What the task requires — Down to the last line, retype each line of the entries exactly, starting with the one that contains "soient enregistrés.".

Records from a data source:
****************
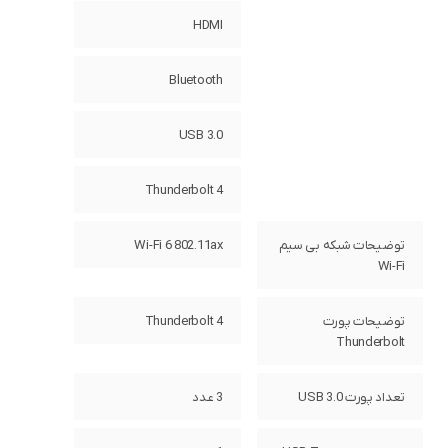
HDMI
Bluetooth
USB 3.0
Thunderbolt 4
توضیحات شبکه بی سیم
Wi-Fi 6 802.11ax
Wi-Fi
توضیحات پورت
Thunderbolt 4
Thunderbolt
تعداد پورت USB 3.0
3 عدد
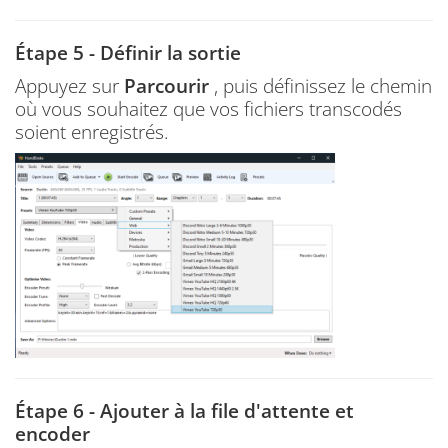
Étape 5 - Définir la sortie
Appuyez sur
Parcourir
, puis définissez le chemin
où vous souhaitez que vos fichiers transcodés
soient enregistrés.
Étape 6 - Ajouter à la file d'attente et
encoder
****************
Solved problem —
soient enregistrés.
Étape 6 - Ajouter à la file d'attente et
encoder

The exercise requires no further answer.